Q: Why don’t we use R/STATA/Matlab?

To learn core skills within a unified framework - and to minimize the use of competing syntaxes - we standardize via Python. R/STATA/Matlab excel in targeted applications (e.g. statistical modeling), but can be unwieldy when used for a wider range of computing tasks. On the other hand, Python can achieve many similar results, but it is a more versatile and general-purpose language. I think you’ll find that many of the concepts we cover will help you quickly pick up other languages and programs when the need arises.

Q: Should I know programming to take this class?

A: No, we will learn programming in Python during the class.

Q: I know programming and/or SQL. Is this the right class for me?

A: It depends on your level. Approximately 40% of the course will focus on programming and Python, then 40% on databases and SQL, and 20% on a variety of other topics. If you know programming but not Python and are not familiar with SQL, I think that you will get a lot out of this class. If you already know Python but not SQL, it may be worthwhile, but there will be repetition of things that you know. If you are familiar with both programming and SQL, then this is definitely not the class for you.

Q: I already know Python, SQL, have used some NLP tools, and I am really interested in learning the following couple of topics in more depth…

A: This is not the right class for you. The class is designed to be broad and introductory, not deep and advanced. You should consider taking the data mining class, or a specialized class on the topic of your interest.
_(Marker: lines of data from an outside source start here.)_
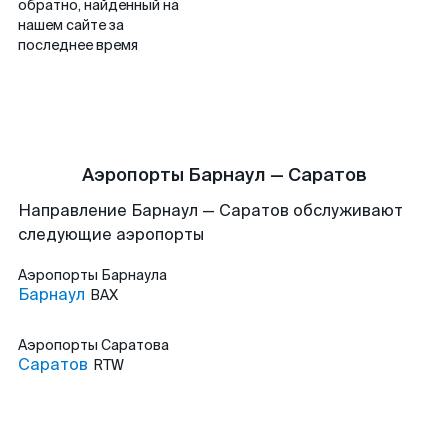
обратно, найденный на
нашем сайте за
последнее время
Аэропорты Барнаул — Саратов
Направление Барнаул — Саратов обслуживают
следующие аэропорты
Аэропорты
Барнаула
Барнаул
BAX
Аэропорты
Саратова
Саратов
RTW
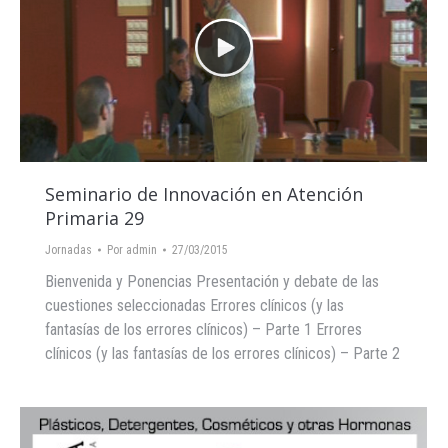
Seminario de Innovación en Atención
Primaria 29
Jornadas
Por
admin
27/03/2015
Bienvenida y Ponencias Presentación y debate de las
cuestiones seleccionadas Errores clínicos (y las
fantasías de los errores clínicos) – Parte 1 Errores
clínicos (y las fantasías de los errores clínicos) – Parte 2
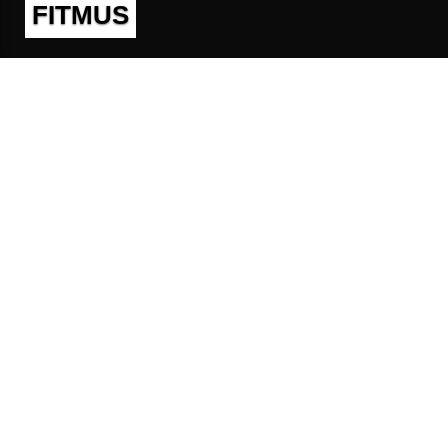
FITMUS
Полезно
Контакты
Пользовательское соглашение
Политика конфиденциальности
Техническая поддержка
Публичная оферта
Предложения и жалобы
support@fitmus.com
Проект
Инструкции
Для разработчиков
FAQ (Вопросы и Ответы)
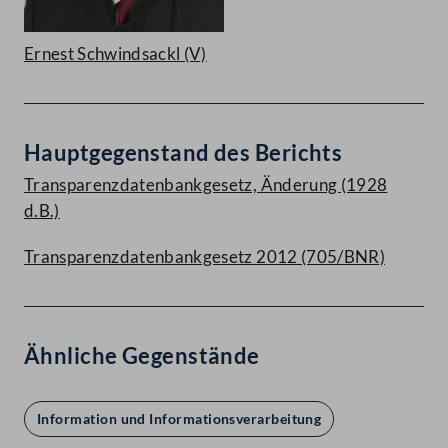
Ernest Schwindsackl
(V)
Hauptgegenstand des Berichts
Transparenzdatenbankgesetz, Änderung (1928
d.B.)
Transparenzdatenbankgesetz 2012 (705/BNR)
Ähnliche Gegenstände
Information und Informationsverarbeitung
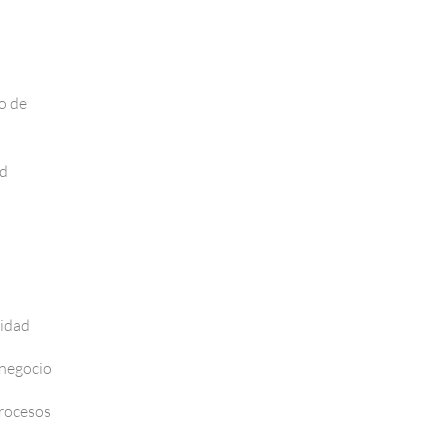
o de
ad
vidad
 negocio
Procesos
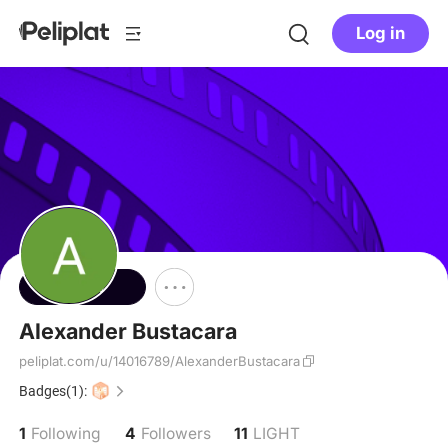
Log in
Follow
Alexander Bustacara
peliplat.com/u/14016789/AlexanderBustacara
Badges(1):
1
4
11
Following
Followers
LIGHT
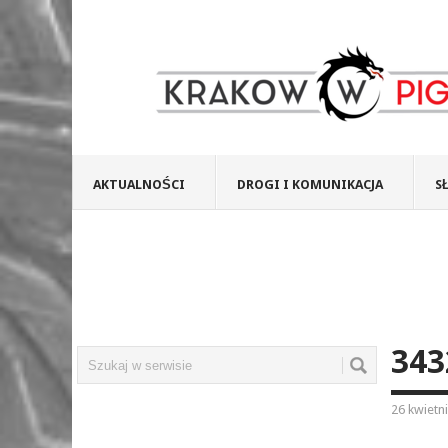
AKTUALNOŚCI
DROGI I KOMUNIKACJA
S
343
26 kwietn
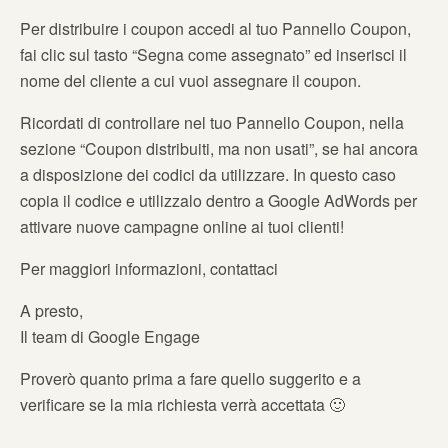
Per distribuire i coupon accedi al tuo Pannello Coupon,
fai clic sul tasto “Segna come assegnato” ed inserisci il
nome del cliente a cui vuoi assegnare il coupon.
Ricordati di controllare nel tuo Pannello Coupon, nella
sezione “Coupon distribuiti, ma non usati”, se hai ancora
a disposizione dei codici da utilizzare. In questo caso
copia il codice e utilizzalo dentro a Google AdWords per
attivare nuove campagne online ai tuoi clienti!
Per maggiori informazioni, contattaci
A presto,
Il team di Google Engage
Proverò quanto prima a fare quello suggerito e a
verificare se la mia richiesta verrà accettata 🙂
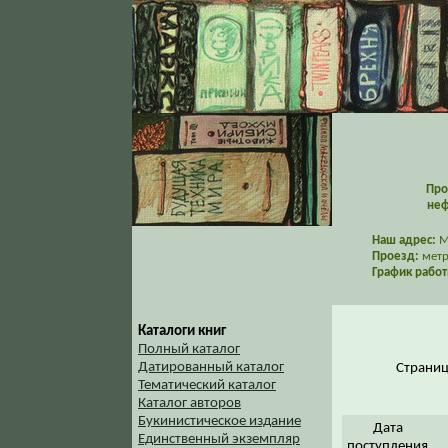
Про
неф
Наш адрес:
Мо
Проезд:
метр
График работ
Каталоги книг
Полный каталог
Датированный каталог
Страни
Тематический каталог
Каталог авторов
Букинистическое издание
Дата
Единственный экземпляр
поступления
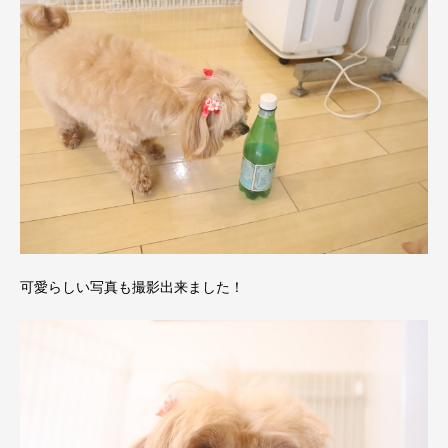
可愛らしい写真も撮影出来ました！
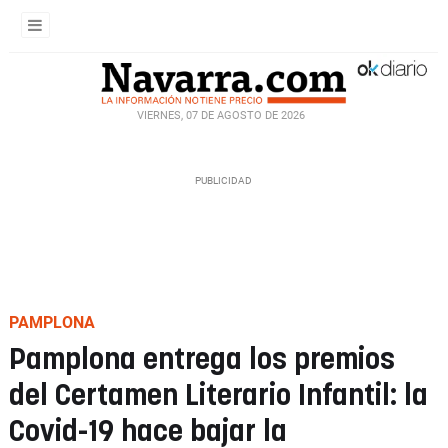
VIERNES, 07 DE AGOSTO DE 2026
PAMPLONA
Pamplona entrega los premios
del Certamen Literario Infantil: la
Covid-19 hace bajar la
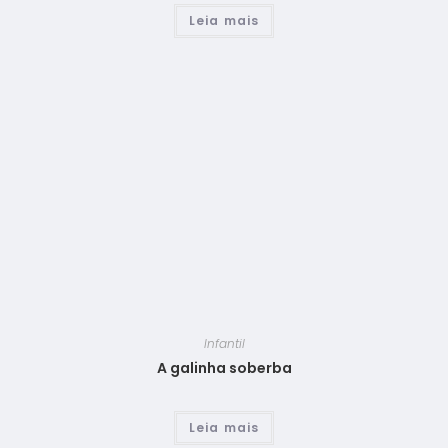
Leia mais
Infantil
A galinha soberba
Leia mais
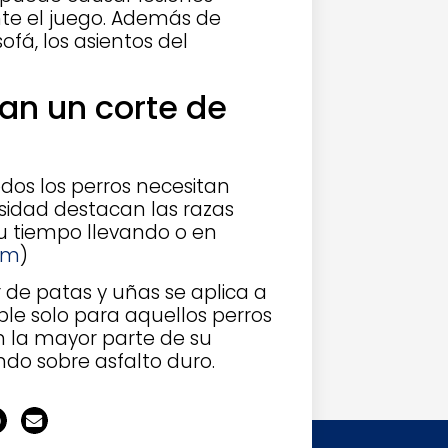
nte el juego. Además de
ofá, los asientos del
an un corte de
dos los perros necesitan
esidad destacan las razas
u tiempo llevando o en
om
)
r de patas y uñas se aplica a
le solo para aquellos perros
 la mayor parte de su
endo sobre asfalto duro.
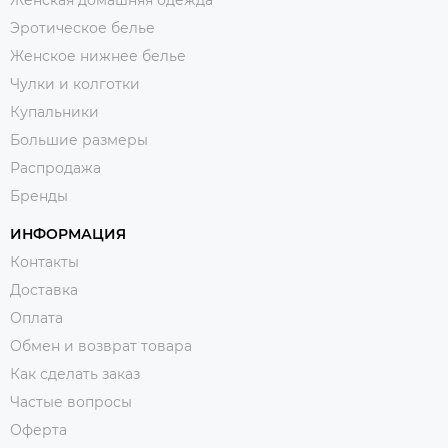
Эротическое белье
Женское нижнее белье
Чулки и колготки
Купальники
Большие размеры
Распродажа
Бренды
ИНФОРМАЦИЯ
Контакты
Доставка
Оплата
Обмен и возврат товара
Как сделать заказ
Частые вопросы
Оферта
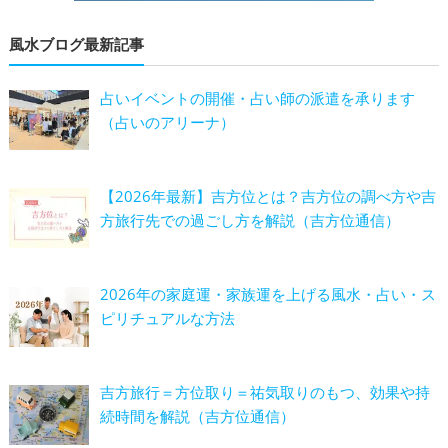
風水ブログ最新記事
占いイベントの開催・占い師の派遣を承ります
（占いのアリーナ）
【2026年最新】吉方位とは？吉方位の調べ方や吉
方旅行先での過ごし方を解説（吉方位通信）
2026年の家庭運・家族運を上げる風水・占い・ス
ピリチュアルな方法
吉方旅行＝方位取り＝祐気取りのもつ、効果や持
続時間を解説（吉方位通信）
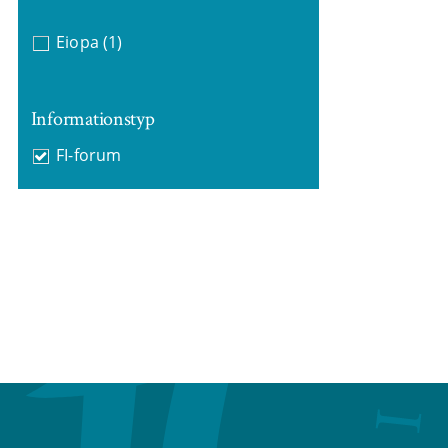
Eiopa
(1)
Informationstyp
FI-forum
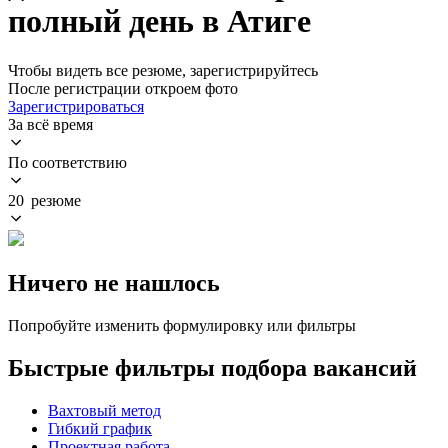
полный день в Атиге
Чтобы видеть все резюме, зарегистрируйтесь
После регистрации откроем фото
Зарегистрироваться
За всё время
По соответствию
20 резюме
Ничего не нашлось
Попробуйте изменить формулировку или фильтры
Быстрые фильтры подбора вакансий
Вахтовый метод
Гибкий график
Проектная работа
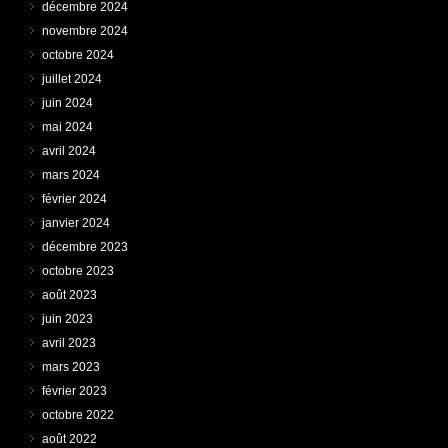
décembre 2024
novembre 2024
octobre 2024
juillet 2024
juin 2024
mai 2024
avril 2024
mars 2024
février 2024
janvier 2024
décembre 2023
octobre 2023
août 2023
juin 2023
avril 2023
mars 2023
février 2023
octobre 2022
août 2022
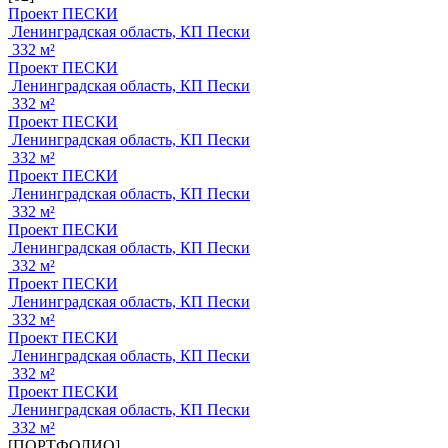
Проект ПЕСКИ
Ленинградская область, КП Пески
332 м²
Проект ПЕСКИ
Ленинградская область, КП Пески
332 м²
Проект ПЕСКИ
Ленинградская область, КП Пески
332 м²
Проект ПЕСКИ
Ленинградская область, КП Пески
332 м²
Проект ПЕСКИ
Ленинградская область, КП Пески
332 м²
Проект ПЕСКИ
Ленинградская область, КП Пески
332 м²
Проект ПЕСКИ
Ленинградская область, КП Пески
332 м²
Проект ПЕСКИ
Ленинградская область, КП Пески
332 м²
[ПОРТФОЛИО]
If you take this class, you are most probably going to be bored, and it will not be a good use of your time.

Q: Will we learn about big data?

A: While we will learn a lot about handling big data sets, most probably we will not cover any “big data” tools, such as Hadoop, Hive, Pig, etc. Instead, we focus on the basics of how to manage and structure data; you will be surprised how far you can go with just a simple relational database and knowledge of SQL alone. Once you add Python in the mix with SQL, your abilities become superpowers. “You’re going to like the way you look” at the end of the class, even without knowing Hadoop.